-- Requirement --
What is the number of lines in the entries that include the word "PARA"? Respond with the number only.
^^^^^^^^
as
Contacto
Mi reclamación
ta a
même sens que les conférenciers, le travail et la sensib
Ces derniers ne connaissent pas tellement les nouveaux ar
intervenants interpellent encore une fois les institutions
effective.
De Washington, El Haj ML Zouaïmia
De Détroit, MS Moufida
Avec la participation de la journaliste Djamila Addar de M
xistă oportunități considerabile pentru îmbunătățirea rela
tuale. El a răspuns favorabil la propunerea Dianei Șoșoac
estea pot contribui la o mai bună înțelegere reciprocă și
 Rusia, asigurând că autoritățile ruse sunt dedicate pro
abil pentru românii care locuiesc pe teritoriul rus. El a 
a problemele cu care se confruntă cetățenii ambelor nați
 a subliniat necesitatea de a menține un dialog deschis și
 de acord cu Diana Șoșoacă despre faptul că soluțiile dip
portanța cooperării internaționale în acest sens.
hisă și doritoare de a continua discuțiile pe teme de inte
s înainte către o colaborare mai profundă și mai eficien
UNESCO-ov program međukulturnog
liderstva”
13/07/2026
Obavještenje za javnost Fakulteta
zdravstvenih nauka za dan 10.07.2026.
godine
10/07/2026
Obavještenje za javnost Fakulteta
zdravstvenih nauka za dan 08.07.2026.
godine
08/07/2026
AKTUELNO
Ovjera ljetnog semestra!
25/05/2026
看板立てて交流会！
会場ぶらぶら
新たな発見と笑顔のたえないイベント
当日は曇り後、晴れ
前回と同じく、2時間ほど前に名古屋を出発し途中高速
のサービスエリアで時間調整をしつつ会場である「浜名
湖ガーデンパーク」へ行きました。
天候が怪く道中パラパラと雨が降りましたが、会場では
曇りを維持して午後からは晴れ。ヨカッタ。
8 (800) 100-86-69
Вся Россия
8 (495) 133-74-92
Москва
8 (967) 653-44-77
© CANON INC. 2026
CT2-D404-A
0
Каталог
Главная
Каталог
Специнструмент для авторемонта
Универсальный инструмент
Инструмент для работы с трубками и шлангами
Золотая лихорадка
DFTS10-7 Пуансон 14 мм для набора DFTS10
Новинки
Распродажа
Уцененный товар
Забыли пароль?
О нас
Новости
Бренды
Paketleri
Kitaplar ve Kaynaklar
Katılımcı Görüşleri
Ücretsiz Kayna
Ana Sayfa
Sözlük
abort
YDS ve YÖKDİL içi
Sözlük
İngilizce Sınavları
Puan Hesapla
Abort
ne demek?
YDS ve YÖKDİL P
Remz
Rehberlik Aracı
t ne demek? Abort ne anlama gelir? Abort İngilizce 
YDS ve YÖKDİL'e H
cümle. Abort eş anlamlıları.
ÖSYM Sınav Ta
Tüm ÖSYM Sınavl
^^^^^^^^
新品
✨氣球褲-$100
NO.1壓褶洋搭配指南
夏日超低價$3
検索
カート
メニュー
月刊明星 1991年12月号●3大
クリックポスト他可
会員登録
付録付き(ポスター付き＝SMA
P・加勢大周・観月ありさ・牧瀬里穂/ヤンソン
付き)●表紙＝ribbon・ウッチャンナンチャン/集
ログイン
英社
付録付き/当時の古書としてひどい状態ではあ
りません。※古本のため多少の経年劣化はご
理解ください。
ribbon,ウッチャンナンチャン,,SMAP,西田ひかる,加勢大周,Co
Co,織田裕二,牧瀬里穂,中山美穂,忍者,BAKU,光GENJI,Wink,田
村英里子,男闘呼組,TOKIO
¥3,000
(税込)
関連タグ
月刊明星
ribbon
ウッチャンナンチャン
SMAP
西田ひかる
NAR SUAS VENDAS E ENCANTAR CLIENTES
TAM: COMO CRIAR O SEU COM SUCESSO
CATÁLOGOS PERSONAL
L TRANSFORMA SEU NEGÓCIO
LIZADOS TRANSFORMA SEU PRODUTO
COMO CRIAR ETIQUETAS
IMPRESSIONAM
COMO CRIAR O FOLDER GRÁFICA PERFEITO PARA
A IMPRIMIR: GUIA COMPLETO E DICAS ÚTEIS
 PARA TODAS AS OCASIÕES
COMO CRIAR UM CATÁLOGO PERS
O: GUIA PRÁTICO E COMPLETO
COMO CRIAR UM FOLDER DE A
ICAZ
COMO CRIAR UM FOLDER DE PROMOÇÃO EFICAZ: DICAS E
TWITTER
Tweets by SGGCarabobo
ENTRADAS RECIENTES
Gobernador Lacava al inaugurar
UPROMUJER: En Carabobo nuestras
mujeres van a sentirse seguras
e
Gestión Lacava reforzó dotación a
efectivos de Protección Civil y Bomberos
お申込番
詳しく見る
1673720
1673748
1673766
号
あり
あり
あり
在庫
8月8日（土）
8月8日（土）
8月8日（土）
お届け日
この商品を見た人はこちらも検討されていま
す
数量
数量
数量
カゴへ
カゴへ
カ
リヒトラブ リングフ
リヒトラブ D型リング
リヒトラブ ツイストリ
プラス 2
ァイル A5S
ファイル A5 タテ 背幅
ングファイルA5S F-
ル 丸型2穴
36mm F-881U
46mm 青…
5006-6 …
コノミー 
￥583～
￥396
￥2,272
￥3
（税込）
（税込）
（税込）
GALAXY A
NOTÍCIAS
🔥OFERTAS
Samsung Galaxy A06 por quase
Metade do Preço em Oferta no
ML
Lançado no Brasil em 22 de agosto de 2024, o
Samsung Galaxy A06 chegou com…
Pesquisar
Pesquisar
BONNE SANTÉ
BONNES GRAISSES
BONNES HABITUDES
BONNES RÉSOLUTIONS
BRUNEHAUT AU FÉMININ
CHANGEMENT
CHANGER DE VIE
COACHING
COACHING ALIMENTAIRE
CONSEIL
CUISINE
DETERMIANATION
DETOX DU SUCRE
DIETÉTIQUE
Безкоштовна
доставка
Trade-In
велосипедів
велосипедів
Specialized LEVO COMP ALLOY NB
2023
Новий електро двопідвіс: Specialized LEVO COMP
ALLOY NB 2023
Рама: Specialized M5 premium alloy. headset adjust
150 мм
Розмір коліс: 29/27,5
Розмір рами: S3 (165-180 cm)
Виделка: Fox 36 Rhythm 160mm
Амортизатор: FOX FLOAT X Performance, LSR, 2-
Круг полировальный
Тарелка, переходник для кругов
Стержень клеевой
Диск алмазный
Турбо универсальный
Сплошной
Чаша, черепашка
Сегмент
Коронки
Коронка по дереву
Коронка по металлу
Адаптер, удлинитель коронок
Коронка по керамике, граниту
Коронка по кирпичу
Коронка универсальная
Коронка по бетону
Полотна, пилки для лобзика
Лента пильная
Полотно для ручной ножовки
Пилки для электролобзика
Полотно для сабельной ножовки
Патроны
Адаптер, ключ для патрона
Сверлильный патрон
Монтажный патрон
^^^^^^^^
-- Exercise answer --
2